She plucks another hair from her head and weaves it into a pentagram. She curls her fingers into its center and pulls, stretching it larger and larger and larger. And as she pulls, the fibers of the pentagram thicken and strengthen. They are rope. They are wire. They are rod-iron. It is a trinket, then a mirror, then a window. She holds it in front of her as though she is hanging a picture on the wall. She jiggles until it feels secure, and lets her hands drift down to her sides. The pentagram floats in front of her, its center shimmering like the moon on a quiet lake.

And she sees him. The Minister. And he sees her. The junk man’s daughter. She smiles. He is terrified. She waves. He does not wave back. His mouth opens and closes, but nothing comes out. He looks exactly as she imagined him, though his skin is more dull than his billboards lead a person to expect. Age, perhaps. Or stasis. Or an overindulgence of magic.
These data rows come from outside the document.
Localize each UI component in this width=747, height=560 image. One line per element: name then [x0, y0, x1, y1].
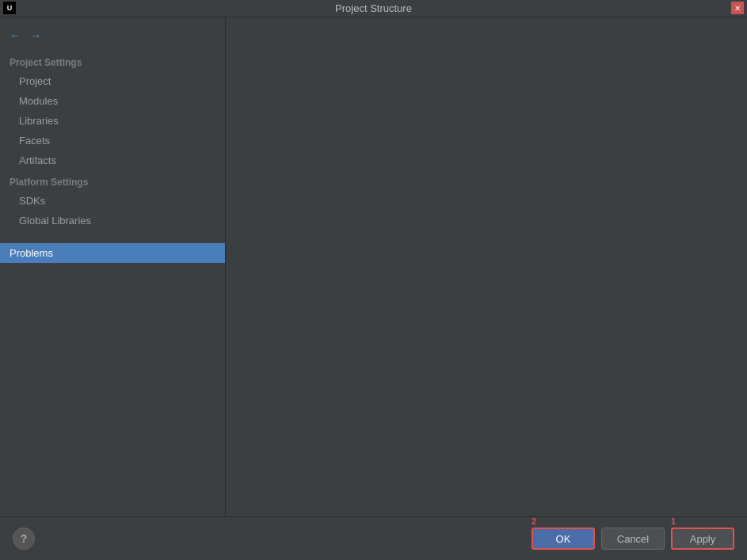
forward-button[interactable]: →	[27, 27, 44, 44]
forward-icon: →	[30, 29, 41, 42]
project-settings-header: Project Settings	[0, 51, 225, 71]
apply-button[interactable]: Apply	[671, 528, 734, 550]
platform-settings-header: Platform Settings	[0, 170, 225, 191]
help-button[interactable]: ?	[13, 528, 35, 550]
window-title: Project Structure	[335, 2, 412, 14]
ok-button[interactable]: OK	[532, 528, 595, 550]
app-logo: U	[3, 2, 16, 14]
apply-button-wrapper: 1 Apply	[671, 528, 734, 550]
sidebar-item-facets[interactable]: Facets	[0, 131, 225, 150]
title-bar: U Project Structure ✕	[0, 0, 747, 17]
apply-step-indicator: 1	[671, 516, 676, 526]
sidebar-item-artifacts[interactable]: Artifacts	[0, 150, 225, 170]
content-area	[226, 17, 747, 516]
sidebar-item-libraries[interactable]: Libraries	[0, 111, 225, 131]
sidebar: ← → Project Settings Project Modules Lib…	[0, 17, 226, 516]
back-icon: ←	[10, 29, 21, 42]
sidebar-item-problems[interactable]: Problems	[0, 243, 225, 263]
sidebar-item-sdks[interactable]: SDKs	[0, 191, 225, 211]
ok-button-wrapper: 2 OK	[532, 528, 595, 550]
sidebar-item-global-libraries[interactable]: Global Libraries	[0, 211, 225, 230]
sidebar-item-project[interactable]: Project	[0, 71, 225, 91]
cancel-button[interactable]: Cancel	[601, 528, 665, 550]
main-container: ← → Project Settings Project Modules Lib…	[0, 17, 747, 516]
sidebar-item-modules[interactable]: Modules	[0, 91, 225, 111]
ok-step-indicator: 2	[532, 516, 536, 526]
back-button[interactable]: ←	[6, 27, 24, 44]
close-button[interactable]: ✕	[731, 2, 744, 14]
nav-top: ← →	[0, 24, 225, 51]
footer: ? 2 OK Cancel 1 Apply	[0, 516, 747, 560]
footer-left: ?	[13, 528, 35, 550]
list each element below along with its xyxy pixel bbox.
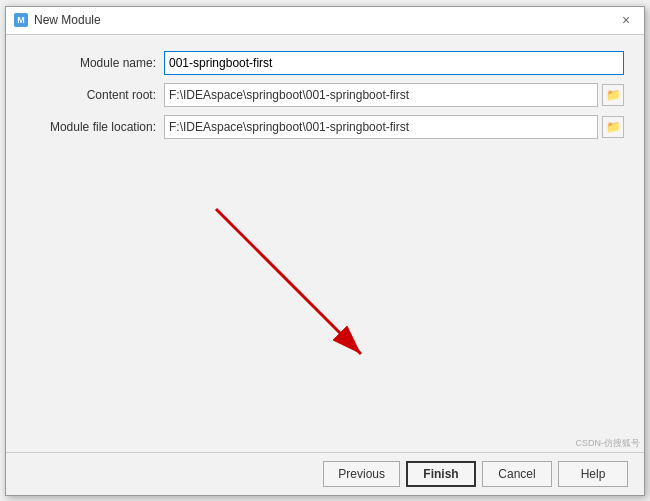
arrow-area [26,139,624,442]
finish-button[interactable]: Finish [406,461,476,487]
folder-icon-2: 📁 [606,120,621,134]
red-arrow [196,189,396,389]
title-bar-left: M New Module [14,13,101,27]
dialog-icon: M [14,13,28,27]
module-name-row: Module name: [26,51,624,75]
folder-icon: 📁 [606,88,621,102]
form-area: Module name: Content root: 📁 Module file… [26,51,624,139]
module-file-row: Module file location: 📁 [26,115,624,139]
watermark: CSDN-仿搜狐号 [576,437,641,450]
module-file-input-wrap: 📁 [164,115,624,139]
content-root-label: Content root: [26,88,156,102]
content-root-input[interactable] [164,83,598,107]
content-root-folder-button[interactable]: 📁 [602,84,624,106]
cancel-button[interactable]: Cancel [482,461,552,487]
svg-line-1 [216,209,361,354]
content-root-row: Content root: 📁 [26,83,624,107]
dialog-title: New Module [34,13,101,27]
dialog-footer: Previous Finish Cancel Help [6,452,644,495]
module-name-label: Module name: [26,56,156,70]
new-module-dialog: M New Module × Module name: Content root… [5,6,645,496]
module-name-input[interactable] [164,51,624,75]
close-button[interactable]: × [616,10,636,30]
module-file-label: Module file location: [26,120,156,134]
previous-button[interactable]: Previous [323,461,400,487]
help-button[interactable]: Help [558,461,628,487]
module-name-input-wrap [164,51,624,75]
content-root-input-wrap: 📁 [164,83,624,107]
module-file-input[interactable] [164,115,598,139]
dialog-content: Module name: Content root: 📁 Module file… [6,35,644,452]
title-bar: M New Module × [6,7,644,35]
module-file-folder-button[interactable]: 📁 [602,116,624,138]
Not that she knows anything about magic. She doesn’t. How could she?

She stands. Slides her arms out of her sleeves. Peels her dress from her shoulders, her chest, her belly. She is before him, in the window of the pentagram, naked to the hips, the strange mark on her stomach curling from her navel, glowing so bright to make him squint. There are tears in his eyes.

“You!” the Minister says.

“Me,” she says. Her eyes glitter. Her teeth flash.

“You’re dead!”

“Am I?”

“I need you.”

“I know.”

“I’ve always needed you.”

“I know.”

She loves him. So much. She can’t help it. He is broken. And the world broke with him. She rears back and kicks the pentagram—a quick, sure force. It goes flying away. She can hear him screaming for her to come back, screaming for the guards, screaming for his mother. Screaming, screaming, screaming. And then the pentagram hits the ground, unravels, and his voice is gone.

The dogs wait at the bottom of the standing stone. The butterfly has rested on the head of a Labrador. It is not amused, but it does not fuss at the butterfly.

The girl jumps, and lands lightly on her toes. The dogs whine.

“I know,” she says. “It’s not too much longer.”

And they head toward town.

22. Then.

The chickens were just the beginning.

Marla had to build eight new coops to house them all. Fortunately, one of the Midges turned out to be male (Marla was unsurprised by this—it stood to reason, knowing Midge). And what a male he was! Her entire chicken population—from the bitter leafs to the argonites to the peppershells to the reds—started to wriggle and swoon in his presence. They preened and clucked and presented their bottoms with a saucy swish. The rooster-Midge only had to turn his head and an entire coop would be sent into a tizzy. Their laying quadrupled overnight. And what eggs! They had shimmer and heft. They caused a shiver up the spine at just the touch of them.

Marla came home from her first day in the marketplace selling those eggs with a smile on her face. She bought real beef and shared it with the dogs. She bought a coat for the girl (she told people it was for a country family she knew on hard times). She even bought a new hat for the junk man.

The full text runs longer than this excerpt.